When my father passed away five years ago, we were faced with boxes and boxes of his photography. We wondered what we'd do with all of his work. I assume my father had the same problem, otherwise there wouldn't have been that many boxes for us to go through.

Being the photographer of the family, I was left in charge of this task. He was a film photographer. He'd not yet made it to digital, so not only did I have prints to go through but also negatives. It was daunting looking at box after box of photos and realizing I'd have to look at every one.

It made me think of one of my teachers in school, Ralph Clevenger. One major piece of advice he had for us was editing. He had told us during one class, that organizing and editing down our photography is a very important task. Also, a difficult one. Most of my classmates and I had binders full of negatives. He told us to go through all of those binders and get rid of all the negatives that just didn't cut it. You don't need a full roll of negatives when you only have one image that is a keeper.
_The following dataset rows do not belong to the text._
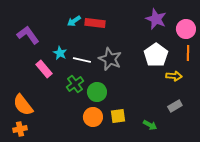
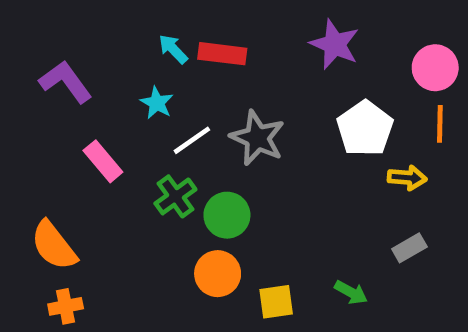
purple star: (156, 19) -> (335, 44), moved
cyan arrow: (74, 21) -> (173, 49), turned 80
cyan star: (60, 53) -> (157, 103), moved
white line: (82, 60) -> (192, 140), turned -48
yellow square: (118, 116) -> (276, 302), moved
orange cross: (20, 129) -> (66, 306), moved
One day I decided that this was something I would do. It was so hard to scrutinize all of my work and actually throw out negatives that weren't worth keeping! I remember spending many hours and the better part of a weekend reviewing every photo I had. My three roommates walked through proclaiming how brave I was. I think that for many of us photographers, there is a part of us that feels that our negatives are us. It not only shows our history as a photographer but the more negatives we have, the better we are...right? At the end of my big editing project, I felt like I knew right where I stood at a photographer. Not only did I get rid of all the mediocre work that just took up space, I knew I now had one binder full of strong images.

Now I had to do this to my father's work. I've officially finished going through all the prints. I have two small photo boxes full of my father's strongest work, fun stuff and photos of my box for me and one for my sister. I think the negatives will take quite a bit longer to get through and maybe a bit harder to let go of.

I still think about my father every time I take out my camera. I know he's proud of my photography and my business. Now I have this great little box of photos to look through and enjoy any time I want.